O diretor do Porto de Pontal, Ricardo
Bueno Salcedo, explica que o funcionamento da área de contêineres em
Pontal do Paraná já estava garantido e nem dependia da revisão
publicada. A nova poligonal, no entanto, é que permitirá a instalação
dos novos negócios. “Havia uma restrição por causa de uma poligonal
fictícia, de uma lei antiga”, diz.
A nova lei do portos foi sancionada em
2014 e o Paraná foi um dos últimos Estados a aplicá-la —atraso fruto de
ações judiciais e audiências públicas promovidas. O diretor do Porto
Pontal elogia as novas regras, que agora entrarão efetivamente em vigor.

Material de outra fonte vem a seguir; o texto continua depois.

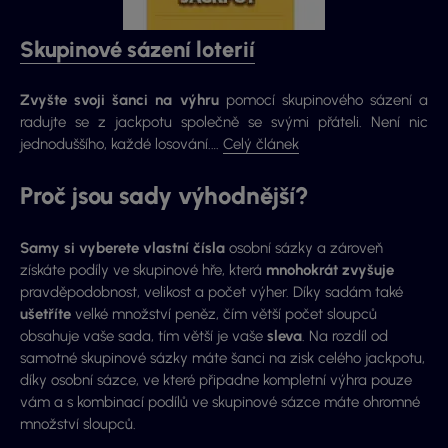
Skupinové sázení loterií
Zvyšte svoji šanci na výhru
pomocí skupinového sázení a
radujte se z jackpotu společně se svými přáteli. Není nic
jednoduššího, každé losování.…
Celý článek
Proč jsou sady výhodnější?
Samy si vyberete vlastní čísla
osobní sázky a zároveň
získáte podíly ve skupinové hře, která
mnohokrát zvyšuje
pravděpodobnost, velikost a počet výher. Díky sadám také
ušetříte
velké množství peněz, čím větší počet sloupců
obsahuje vaše sada, tím větší je vaše
sleva
. Na rozdíl od
samotné skupinové sázky máte šanci na zisk celého jackpotu,
díky osobní sázce, ve které připadne kompletní výhra pouze
vám a s kombinací podílů ve skupinové sázce máte ohromné
množství sloupců.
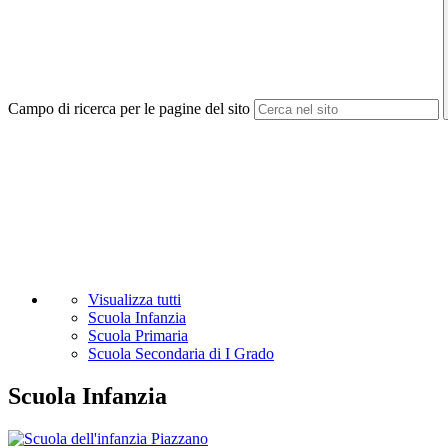
Campo di ricerca per le pagine del sito
Visualizza tutti
Scuola Infanzia
Scuola Primaria
Scuola Secondaria di I Grado
Scuola Infanzia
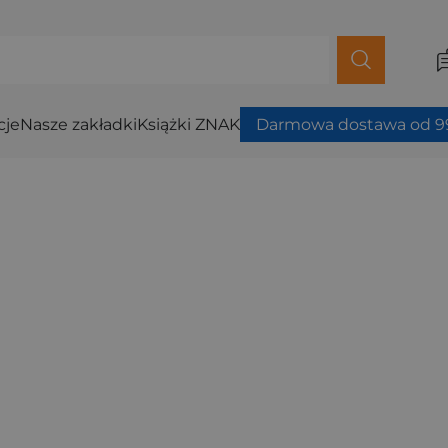
cje
Nasze zakładki
Książki ZNAK
Darmowa dostawa od 99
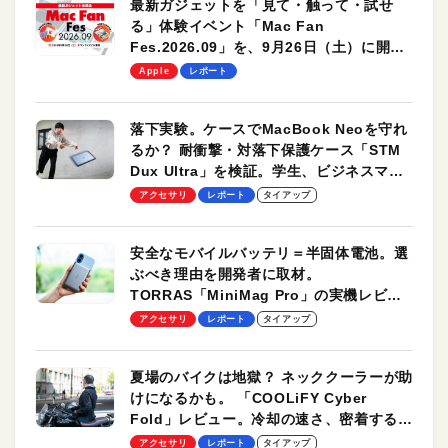
最新ガジェットを「見て・触って・試せ
る」体験イベント「Mac Fan
Fes.2026.09」を、9月26日（土）に開催
します！
Apple
レポート
落下実験。ケースでMacBook Neoを守れ
るか？ 耐衝撃・対落下保護ケース「STM
Dux Ultra」を検証。学生、ビジネスマン
のモバイルユースに最適！
アクセサリ
レポート
タイアップ
安全なモバイルバッテリ＝半固体電池。選
ぶべき理由を開発者に取材。
TORRAS「MiniMag Pro」の実機レビュ
ーも
アクセサリ
レポート
タイアップ
夏場のバイクは地獄？ ネッククーラーが助
けになるかも。 「COOLiFY Cyber
Fold」レビュー。冷却の速さ、密着する冷
却プレート、シンプルな操作性がグッド！
アクセサリ
レポート
タイアップ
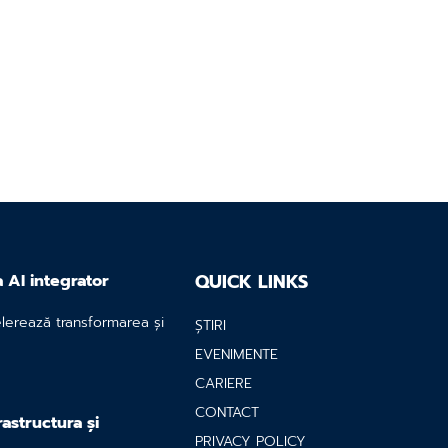
QUICK LINKS
a AI integrator
elerează transformarea și
ȘTIRI
EVENIMENTE
CARIERE
CONTACT
astructura și
PRIVACY POLICY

“É uma lei moderna que vai levar para o pais para o desenvolvimento.
Os projetos de logística são de longa maturação, entre dois e quatro anos, ao menos, e agora estão saindo da gaveta”, diz.
Áreas delimitadas
A nova poligonal diferencia as áreas que
poderão ser usados para construção de terminais privados daquelas que
permanecem públicas – caso dos portos de Paranaguá e de Antonina.
Nas áreas privadas as licenças
ambientais serão através do Ibama (Instituto Brasileiro do Meio
Ambiente) O diretor-presidente da Appa (Administração dos Portos de
Paranaguá e Antonina), Luiz Henrique Dividino, conta que para as áreas
privadas há interesses de empresas do setor de estaleiro naval, complexo
offshore. Já nas áreas públicas há previsão de 6 novos arrendamentos em
agosto. Serão 4 terminais graneleiros, um de carga geral e um de
veículos. Os investimentos somam R$ 1,6 bilhões.